8 Infertilidade: Capacidade diminuída ou ausente de gerar uma prole. O termo não implica a completa inabilidade para ter filhos e não deve ser confundido com esterilidade. Os clínicos introduziram elementos físicos e temporais na definição. Infertilidade é, portanto, freqüentemente diagnosticada quando, após um ano de relações sexuais não protegidas, não ocorre a concepção.
9 Injeção: Infiltração de medicação ou nutrientes líquidos no corpo através de uma agulha e seringa.
10 Cepas: Cepa ou estirpe é um termo da biologia e da genética que se refere a um grupo de descendentes com um ancestral comum que compartilham semelhanças morfológicas e/ou fisiológicas.

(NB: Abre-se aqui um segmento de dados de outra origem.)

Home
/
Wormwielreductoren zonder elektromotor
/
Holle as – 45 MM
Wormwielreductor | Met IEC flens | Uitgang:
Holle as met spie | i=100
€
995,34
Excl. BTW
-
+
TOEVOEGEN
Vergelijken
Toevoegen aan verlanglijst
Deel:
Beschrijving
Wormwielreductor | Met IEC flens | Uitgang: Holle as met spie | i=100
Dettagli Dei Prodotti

11 Saúde: 1. Estado de equilíbrio dinâmico entre o organismo e o seu ambiente, o qual mantém as características estruturais e funcionais do organismo dentro dos limites normais para sua forma de vida e para a sua fase do ciclo vital. 2. Estado de boa disposição física e psíquica; bem-estar. 3. Brinde, saudação que se faz bebendo à saúde de alguém. 4. Força física; robustez, vigor, energia.
12 Nádegas:
13 Vacina: Tratamento à base de bactérias, vírus vivos atenuados ou seus produtos celulares, que têm o objetivo de produzir uma imunização ativa no organismo para uma determinada infecção.

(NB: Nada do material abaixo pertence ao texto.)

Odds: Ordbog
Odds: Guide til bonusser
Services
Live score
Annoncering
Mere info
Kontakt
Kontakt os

14 Urogenital: Na anatomia geral, é a região relativa aos órgãos genitais e urinários; geniturinário.
15 Randomizado: Ensaios clínicos comparativos randomizados são considerados o melhor delineamento experimental para avaliar questões relacionadas a tratamento e prevenção. Classicamente, são definidos como experimentos médicos projetados para determinar qual de duas ou mais intervenções é a mais eficaz mediante a alocação aleatória, isto é, randomizada, dos pacientes aos diferentes grupos de estudo. Em geral, um dos grupos é considerado controle – o que algumas vezes pode ser ausência de tratamento, placebo, ou mais frequentemente, um tratamento de eficácia reconhecida. Recursos estatísticos são disponíveis para validar conclusões e maximizar a chance de identificar o melhor tratamento. Esses modelos são chamados de estudos de superioridade, cujo objetivo é determinar se um tratamento em investigação é superior ao agente comparativo.

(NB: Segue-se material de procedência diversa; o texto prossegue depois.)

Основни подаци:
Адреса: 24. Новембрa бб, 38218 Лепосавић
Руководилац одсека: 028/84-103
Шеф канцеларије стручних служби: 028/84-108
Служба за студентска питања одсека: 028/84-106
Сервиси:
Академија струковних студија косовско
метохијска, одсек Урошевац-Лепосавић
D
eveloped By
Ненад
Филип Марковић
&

16 Microbiológico: Referente à microbiologia, ou seja, à especialidade biomédica que estuda os microrganismos patogênicos, responsáveis pelas doenças infecciosas, englobando a bacteriologia (bactérias), virologia (vírus) e micologia (fungos).
17 Microbiológica: Referente à microbiologia, ou seja, à especialidade biomédica que estuda os microrganismos patogênicos, responsáveis pelas doenças infecciosas, englobando a bacteriologia (bactérias), virologia (vírus) e micologia (fungos).